Saturday, October 28, 2023

France hit by massive nationwide strike over pension reform


French President Emmanuel Macron’s plan to raise the retirement age from 62 to 64 has sparked nationwide demonstrations, with an estimated 1.28 million people participating in a strike against the proposed reform. The figure suggests that the protests were some of the largest in decades, slightly higher than the 1.27 million estimated during a previous round of protests on January 31. The hard-left CGT union put the number of protesters at 3.5 million. Across the country, many protest rallies attracted bigger crowds than previous ones organised since mid-January, including in Marseille, one of France’s biggest cities, authorities and local media said.

The strike disrupted train services, shut schools and halted fuel deliveries on Tuesday, and will continue into Wednesday as unions step up their campaign to force a U-turn on the deeply unpopular policy. This is a critical time for both sides since Macron’s government is hoping his plan to raise the pension age by two years will be adopted by parliament by the end of the month. Looking to pile pressure on lawmakers, France’s more hardline unions said there would be rolling strikes that could go on for days, at least in some sectors.

Truck drivers and garbage collectors joined the strike on Tuesday as it extended to more sectors. The CGT union said workers had voted to prolong strikes at all TotalEnergies sites. “The real fight starts now,” said Marin Guillotin, FO union representative at the Donges refinery in western France. “We haven’t been heard or listened to. We are using the only means we have left: it’s the hard strike … we are not going to give up.”

Trains will continue to be disrupted on Wednesday, as will the Paris metro system, although to a slightly lesser degree than on Tuesday, said the SNCF and RATP transportation companies running them. Macron’s proposal to make people work longer is deeply unpopular amongst the wider public, opinion polls show. The government insists its reform plan is essential to ensure the pension system does not go bust. The government also says pensions of the poorest 30 percent of the population will increase by 2.5 to 5 percent.

Unions say small increases in contributions could keep the pension system solvent.
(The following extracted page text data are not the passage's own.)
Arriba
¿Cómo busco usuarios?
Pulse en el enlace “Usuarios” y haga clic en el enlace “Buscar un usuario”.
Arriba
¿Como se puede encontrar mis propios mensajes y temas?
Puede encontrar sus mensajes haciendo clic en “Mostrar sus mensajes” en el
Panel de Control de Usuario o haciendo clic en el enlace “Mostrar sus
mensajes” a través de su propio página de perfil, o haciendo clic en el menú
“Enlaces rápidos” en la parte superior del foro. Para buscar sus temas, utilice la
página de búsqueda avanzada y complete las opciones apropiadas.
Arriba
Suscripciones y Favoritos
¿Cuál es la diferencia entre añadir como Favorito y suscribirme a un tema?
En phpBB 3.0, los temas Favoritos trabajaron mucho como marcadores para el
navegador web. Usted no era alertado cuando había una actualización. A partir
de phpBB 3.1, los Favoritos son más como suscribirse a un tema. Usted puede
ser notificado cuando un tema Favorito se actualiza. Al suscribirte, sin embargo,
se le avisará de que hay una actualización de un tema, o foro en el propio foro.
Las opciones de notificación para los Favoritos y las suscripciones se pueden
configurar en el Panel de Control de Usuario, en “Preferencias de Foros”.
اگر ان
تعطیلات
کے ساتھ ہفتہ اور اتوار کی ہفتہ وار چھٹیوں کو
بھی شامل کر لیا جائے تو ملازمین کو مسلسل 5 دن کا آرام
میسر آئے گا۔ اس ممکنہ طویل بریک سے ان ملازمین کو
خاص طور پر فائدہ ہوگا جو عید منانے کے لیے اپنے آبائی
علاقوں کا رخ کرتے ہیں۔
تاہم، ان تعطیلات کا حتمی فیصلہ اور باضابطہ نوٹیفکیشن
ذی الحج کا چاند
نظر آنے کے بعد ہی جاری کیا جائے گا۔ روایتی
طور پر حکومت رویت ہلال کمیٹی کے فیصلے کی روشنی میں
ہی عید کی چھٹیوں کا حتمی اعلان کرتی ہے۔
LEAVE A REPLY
They say the proposed measures are unfair and would disproportionately affect low-skilled workers in tiring jobs who start their careers early. There were some clashes on the margins of the Paris rally, and police said 22 people had been arrested.

The protests come as France faces a number of other challenges, including ongoing strikes by healthcare workers and teachers, as well as protests against police violence and racism. The country is also grappling with rising unemployment and a struggling economy, which has been hit hard by the coronavirus pandemic.

Macron’s government has faced criticism for its handling of these issues, with many accusing it of being out of touch with ordinary people. The president has defended his policies, saying they are necessary to modernise the country and make it more competitive in a globalised world.

However, critics say his reforms are too harsh and will only exacerbate social inequality. They argue that Macron needs to do more to address the concerns of ordinary people and ensure that everyone has access to decent jobs, healthcare and education.

The protests are likely to continue in the coming days and weeks, as unions ramp up their campaign against Macron’s pension reform. It remains to be seen whether the government will back down or whether it will push ahead with its plans despite widespread opposition from the public and unions alike.